Paleta coge el cartón de vino y apura el resto de un solo trago, mira al frente con la mirada perdida e intenta acomodar su cuerpo dolorido en el cojín desgastado que usa para aguantar las largas horas de vigilia.
— La hipoteca de la casa y del coche se llevaban casi todo mi dinero.
— Y el paro y las ayudas, por lo menos podrías alquiler una habitación o algo para no estar en la calle. Dice mientras se levanta de la acera con gestos de dolor.
— ¿No te enteraste?
— ¿De qué? Responde el hombre trajeado
— Cambiaban nuestros contratos cada seis meses de empresa para que no tuviéramos antigüedad y prácticamente derechos, así que a los pocos meses de estar en el paro me quedé sin prestación.

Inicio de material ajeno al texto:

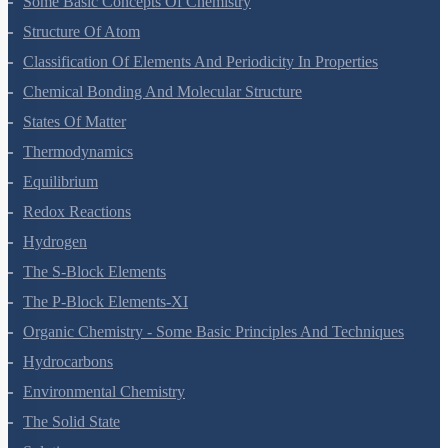
Some Basic Concepts Of Chemistry
Structure Of Atom
Classification Of Elements And Periodicity In Properties
Chemical Bonding And Molecular Structure
States Of Matter
Thermodynamics
Equilibrium
Redox Reactions
Hydrogen
The S-Block Elements
The P-Block Elements-XI
Organic Chemistry - Some Basic Principles And Techniques
Hydrocarbons
Environmental Chemistry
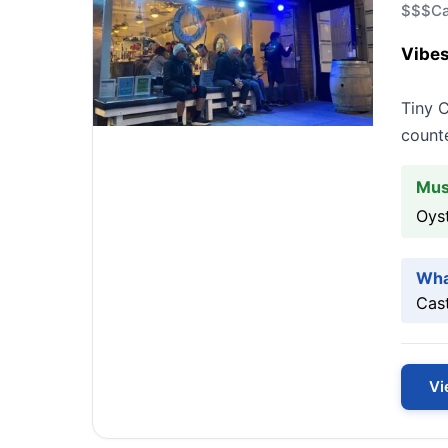
$$$
Ca
Vibes
Tiny C
counte
Mus
Oys
Wha
Cast
Vi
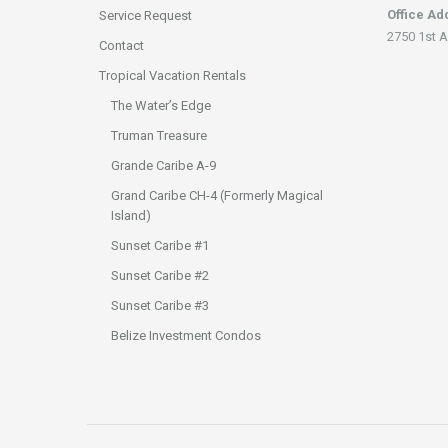
Office Ad
Service Request
2750 1st A
Contact
Tropical Vacation Rentals
The Water’s Edge
Truman Treasure
Grande Caribe A-9
Grand Caribe CH-4 (Formerly Magical
Island)
Sunset Caribe #1
Sunset Caribe #2
Sunset Caribe #3
Belize Investment Condos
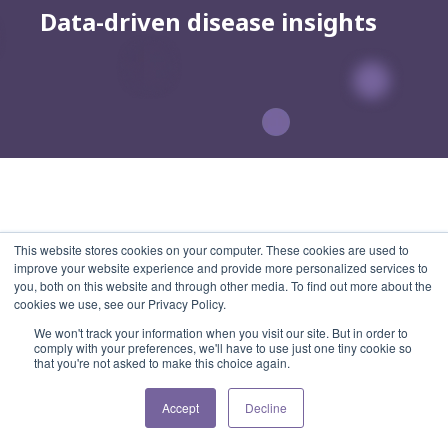
Data-driven disease insights
This website stores cookies on your computer. These cookies are used to
improve your website experience and provide more personalized services to
you, both on this website and through other media. To find out more about the
cookies we use, see our Privacy Policy.
We won't track your information when you visit our site. But in order to
comply with your preferences, we'll have to use just one tiny cookie so
that you're not asked to make this choice again.
Accept
Decline
Subscribe to our Newsletter
Menu
Home
Features
Pricing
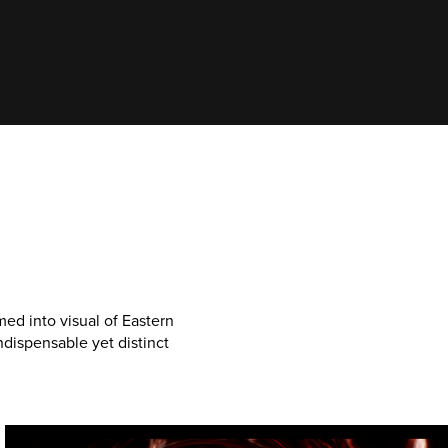
ed into visual of Eastern
dispensable yet distinct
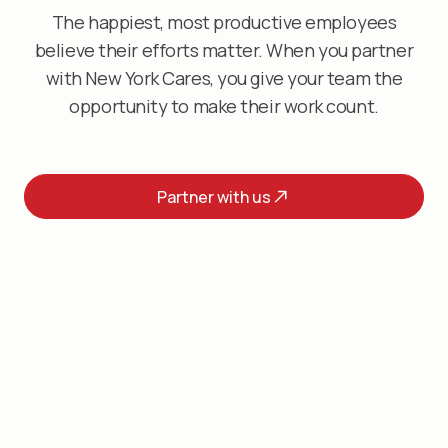
The happiest, most productive employees
believe their efforts matter. When you partner
with New York Cares, you give your team the
opportunity to make their work count.
Partner with us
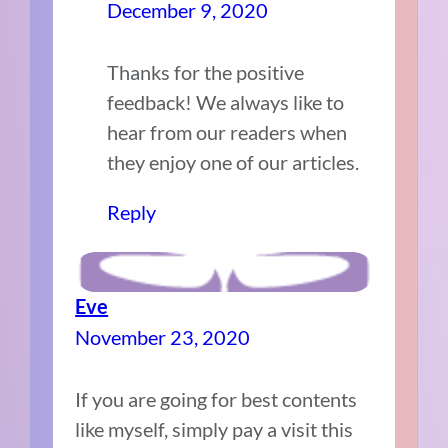
December 9, 2020
Thanks for the positive
feedback! We always like to
hear from our readers when
they enjoy one of our articles.
Reply
Eve
November 23, 2020
If you are going for best contents
like myself, simply pay a visit this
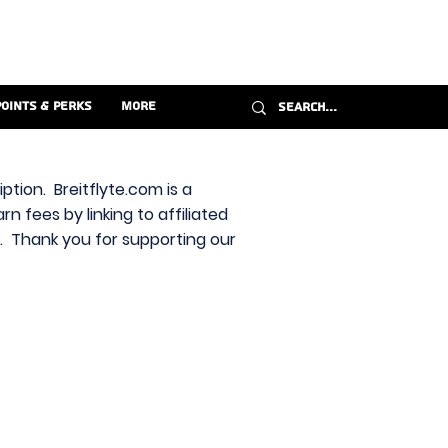
Points & Perks
More
ption. Breitflyte.com is a
n fees by linking to affiliated
s. Thank you for supporting our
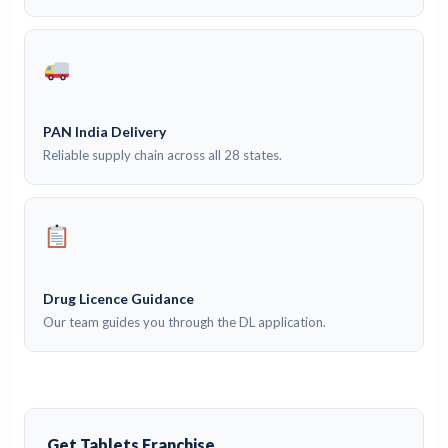
PAN India Delivery
Reliable supply chain across all 28 states.
Drug Licence Guidance
Our team guides you through the DL application.
Get Tablets Franchise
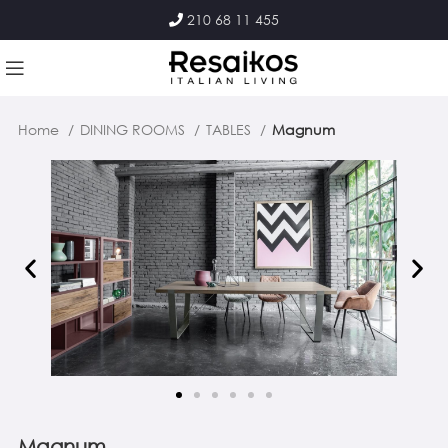
210 68 11 455
Home
DINING ROOMS
TABLES
Magnum
Magnum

— Espera un segundo paleta.
El hombre trajeado mira con gesto de resignación y lástima a su amigo antes de dirigirse al cajero. Al poco tiempo aparece con un fajo de billetes de veinte y diez euros que le facilita en un sobre.
— Aquí tienes cuatrocientos euros, el cajero sólo me deja sacar seiscientos y necesito el resto para una comida de empresa. No te muevas de este lugar que yo me encargaré de buscarte trabajo, la construcción vuelve a levantar y eres el mejor en tu puesto. Confía en mí.
Con un gesto de agradecimiento coge el sobre y lo introduce en su mochila, nadie sospecharía que una persona con esta apariencia tuviera ese dinero en su poder. La gente empieza a buscar un techo en el que cobijarse y las calles se quedan vacías, es la hora de hacer la cama en el interior del cajero para dormir.
La fiel compañía de Ernest siempre es agradable y ayuda a conciliar el sueño. Sin embargo, una persona que duerme en la calle nunca cuenta con un descanso profundo y dispone de un sexto sentido que lo tiene alerta para evitar robos o agresiones de otros vagabundos: En la jungla de asfalto no hay reglas.
A las tres de la mañana, minuto arriba o minuto abajo, los ruidos de unas pisadas y el susurro de diferentes voces provocan su desvelo. Podrías levantarse, podría gritar pidiendo auxilio o simplemente podría levantarse y luchar, pero hace demasiado tiempo que la vida dejó de tener sentido.
El humo comienza a ocupar todo el espacio del cajero y las llamas empiezan a reproducirse gracias a los cartones y a la ropa vieja acumulada en su interior. Polvo somos y en polvo nos convertiremos susurra mientras evoca recuerdos de su infancia.